Scott Gruber, an analyst at Sanford Bernstein, wrote in a note that rental rates for rigs are likely to head lower because of the “market disrupting” six-month moratorium on U.S. deep-water drilling coupled with a supply of new rigs being built in the next few years.
Rates for drillers in general are projected to be down about 33 percent from current spot rates in deep water and 45 percent for rigs operating in middle water depths, he wrote.
Pride, the Houston-based oil and natural-gas driller with rigs working from Brazil to India, owns or manages 27 offshore units operating mostly in deep water. Rowan, the Houston-based drilling contractor that makes its own rigs, operates mostly in shallow water with its 28 offshore rigs. The company also has 32 land rigs.
“The Gulf oil spill and deep-water drilling moratorium could hardly come at a worse time for the offshore drillers,” Gruber wrote today in a note to investors. “With equity valuations compressed, this suggests that M&A is on the horizon.”

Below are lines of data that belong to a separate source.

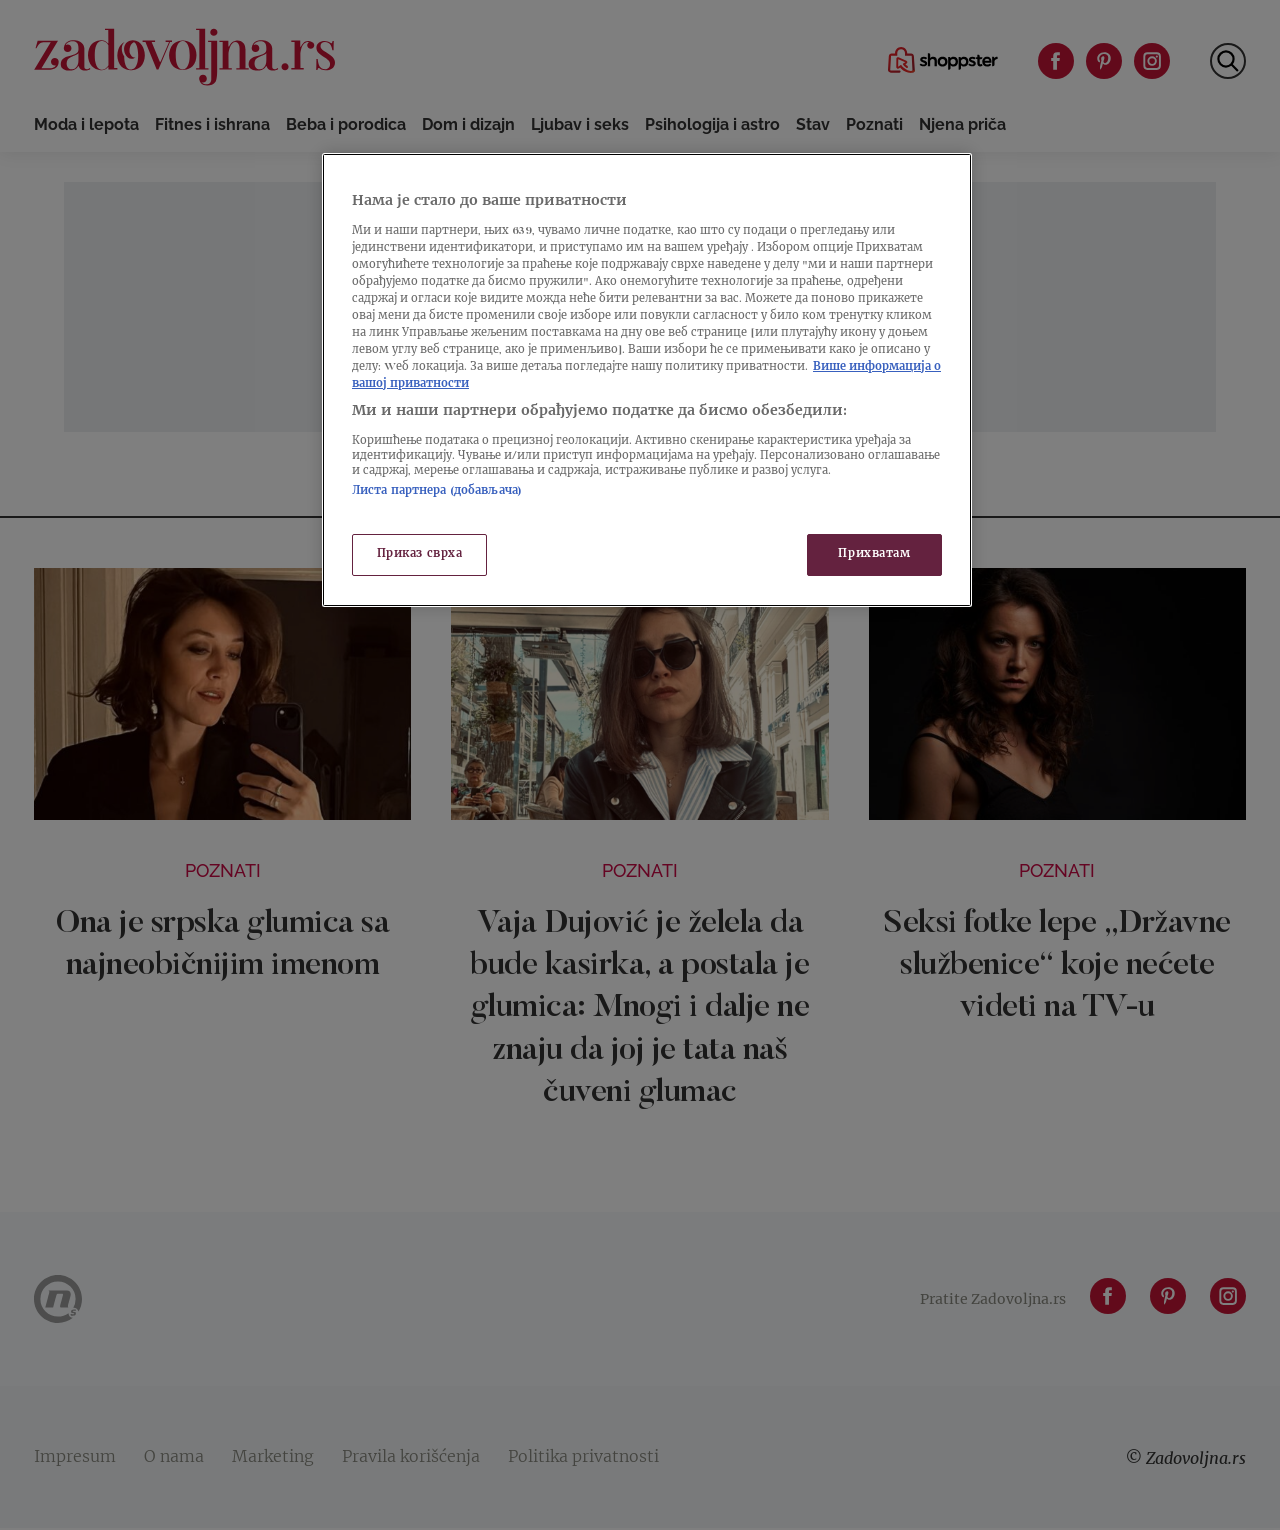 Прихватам (874, 554)
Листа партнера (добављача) (437, 491)
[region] (647, 380)
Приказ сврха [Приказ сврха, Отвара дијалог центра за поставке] (420, 554) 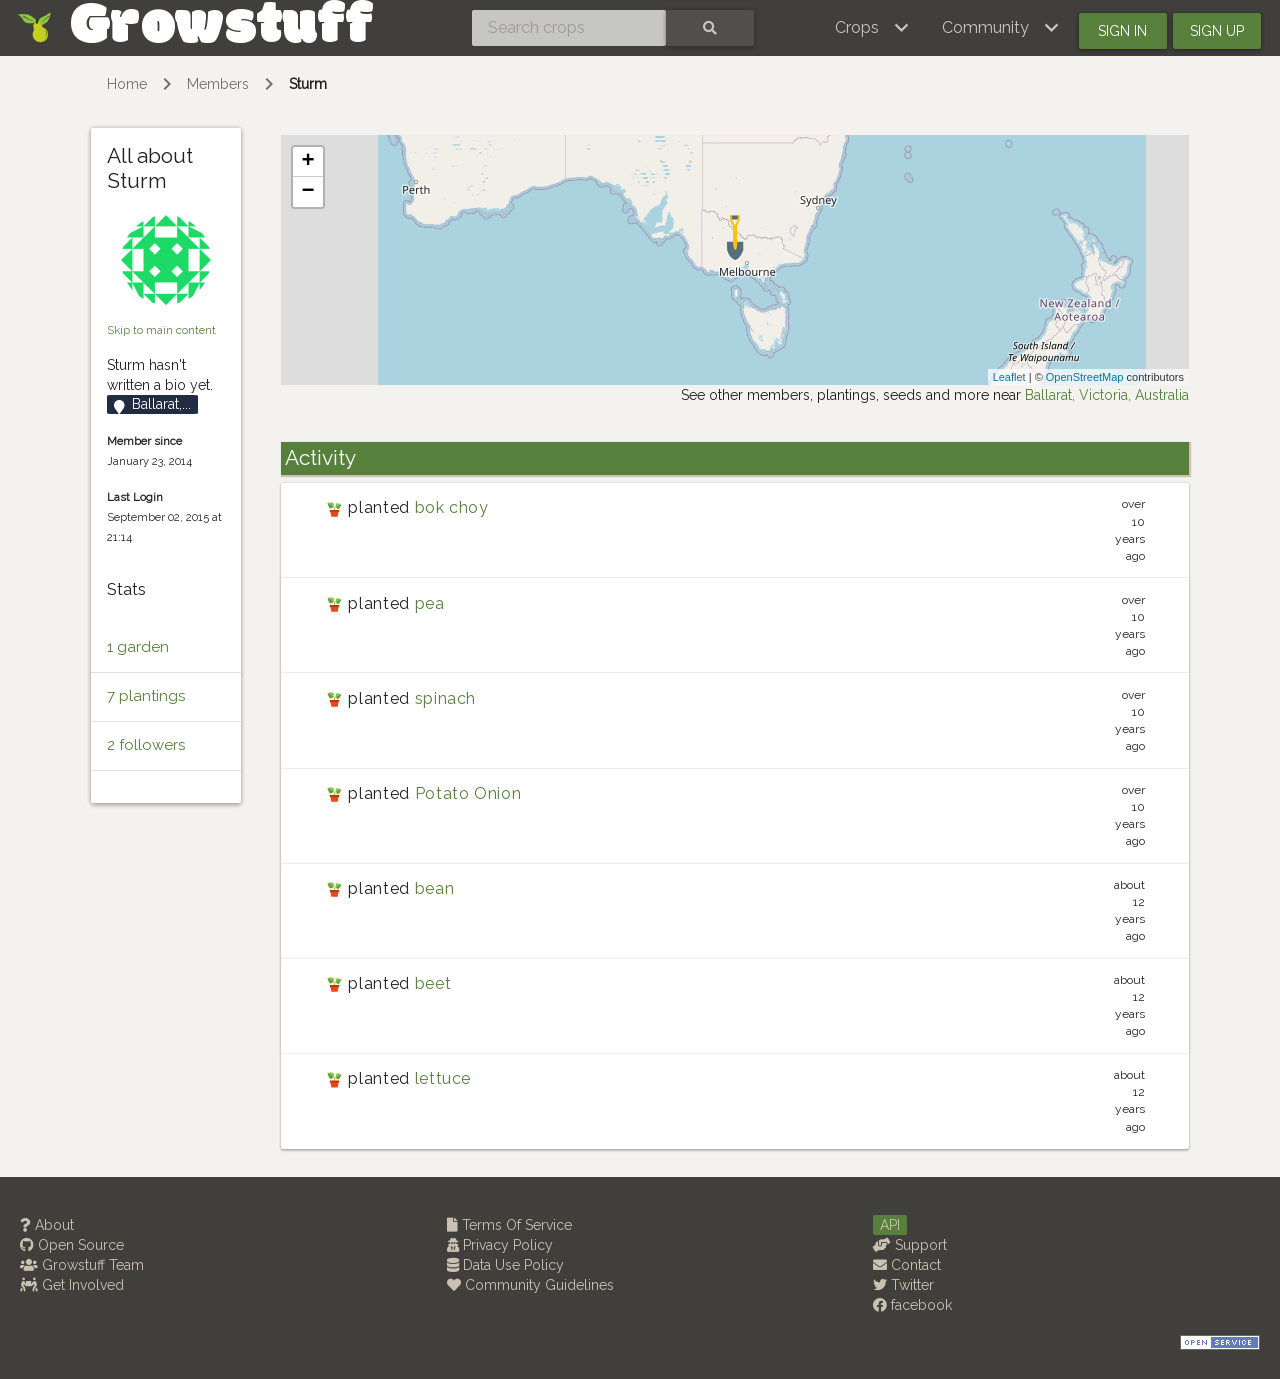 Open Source (72, 1245)
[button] (872, 28)
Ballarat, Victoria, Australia (1107, 395)
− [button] (308, 192)
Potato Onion (468, 793)
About (47, 1225)
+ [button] (308, 162)
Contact (907, 1265)
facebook (912, 1305)
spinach (445, 698)
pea (430, 603)
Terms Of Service (509, 1225)
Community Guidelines (530, 1285)
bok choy (452, 507)
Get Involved (72, 1285)
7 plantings (146, 696)
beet (433, 983)
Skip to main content (161, 330)
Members (218, 84)
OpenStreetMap (1085, 377)
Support (910, 1245)
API (890, 1225)
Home (127, 84)
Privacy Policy (500, 1245)
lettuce (443, 1078)
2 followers (146, 745)
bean (435, 888)
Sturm (308, 84)
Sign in (1122, 31)
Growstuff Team (82, 1265)
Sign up (1217, 31)
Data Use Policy (505, 1265)
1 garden (138, 647)
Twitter (903, 1285)
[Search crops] (569, 28)
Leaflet (1009, 377)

Suzanne McLeod, a spokeswoman for Rowan, said the company believes in a diversified fleet.
“If anything, we’d like to be an acquirer,” McLeod said today in a telephone interview. “We continue to monitor opportunities on the deep-water asset side.”

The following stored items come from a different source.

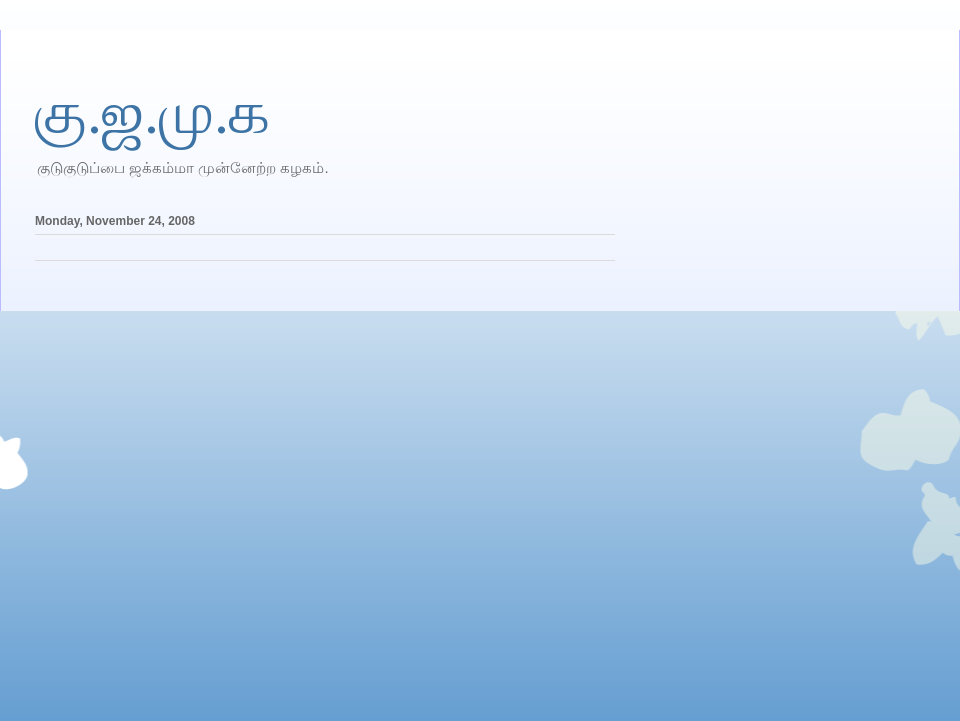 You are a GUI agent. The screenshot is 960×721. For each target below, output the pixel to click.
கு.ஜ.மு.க (152, 113) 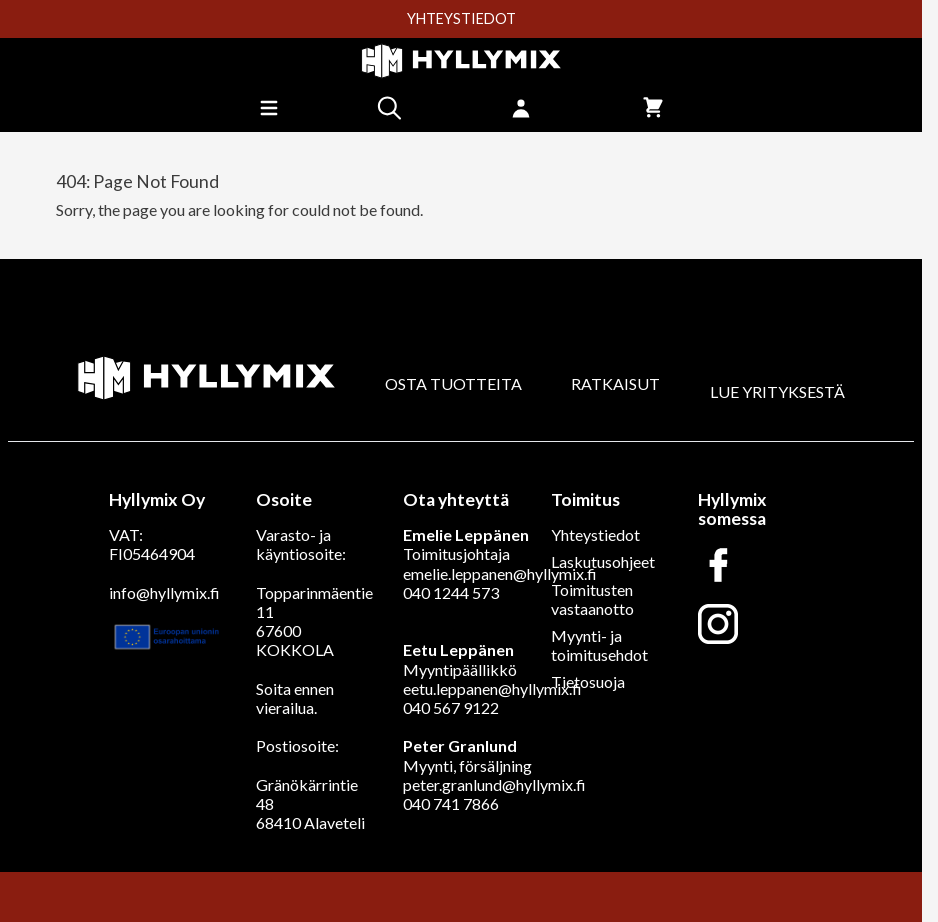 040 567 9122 (451, 707)
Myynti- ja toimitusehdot (599, 645)
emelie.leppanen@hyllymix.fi (500, 573)
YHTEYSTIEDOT (461, 19)
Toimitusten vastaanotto (592, 599)
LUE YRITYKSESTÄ (777, 391)
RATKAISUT (615, 383)
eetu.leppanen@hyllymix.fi (492, 688)
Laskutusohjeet (603, 561)
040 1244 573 (451, 592)
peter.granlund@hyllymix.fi (494, 784)
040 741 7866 (451, 803)
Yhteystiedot (595, 534)
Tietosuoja (588, 681)
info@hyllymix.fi (164, 592)
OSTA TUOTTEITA (453, 383) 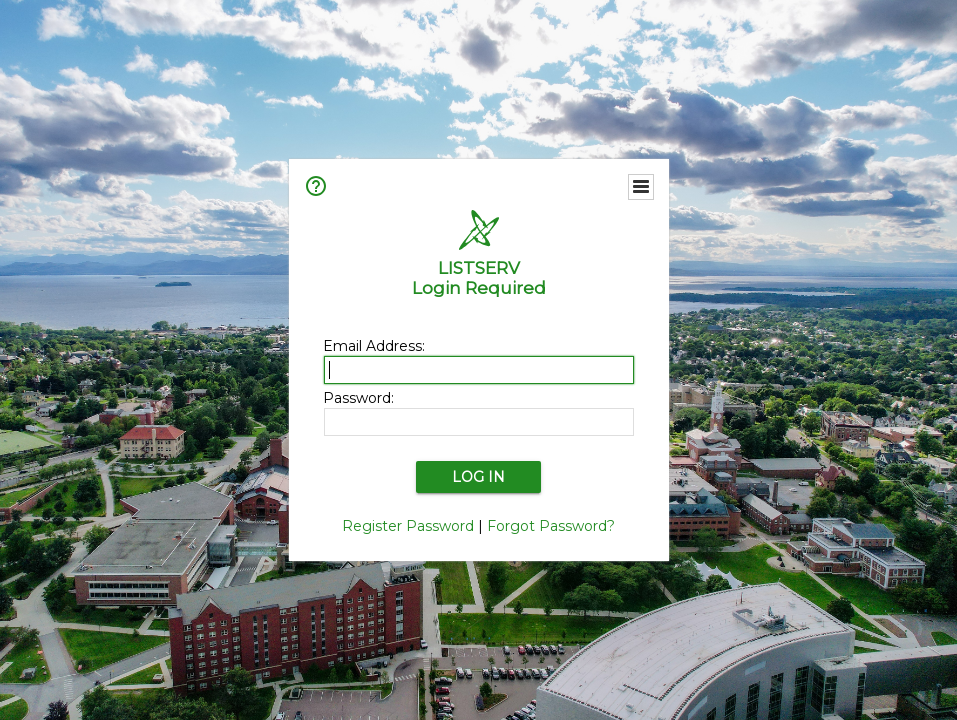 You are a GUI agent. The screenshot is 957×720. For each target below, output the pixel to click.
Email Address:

Kate Perez, a spokeswoman for Pride, said in a telephone interview the company doesn’t comment on “rumors and speculation.”
Pride and Rowan are cited as acquisition targets based on the combination of attractive assets, low stock prices, attractive geographic exposure and the tax benefits for certain international drillers who might buy them, Gruber said today in an e-mail.
Rowan has fallen 21 percent and Pride has dropped 23 percent since the April 20 rig explosion in the Gulf of Mexico.
While the drop in stock prices may make drillers more attractive to potential buyers, the companies generally aren’t in bad enough financial shape to welcome a takeover offer, said Lewis Kreps, an analyst at C.K. Cooper in Dallas.
“Almost every offshore driller has a very good balance sheet right now,” Kreps said.
The explosion aboard the Deepwater Horizon rig, which was leased to BP Plc, sank the rig and damaged the undersea well, causing it to gush as much 40,000 barrels a day, according to estimates by government scientists. That prompted the government to call a temporary halt to Gulf deep-water drilling while safety issues are studied.
U.S. Interior Secretary Ken Salazar told a Senate committee June 9 the drilling halt may end sooner than the six months.
Pride rose $1.21, or 5 percent, to $25.30 at 4:01 p.m. in New York Stock Exchange composite trading. Rowan rose $1.57, or 6.7 percent, to $25.17.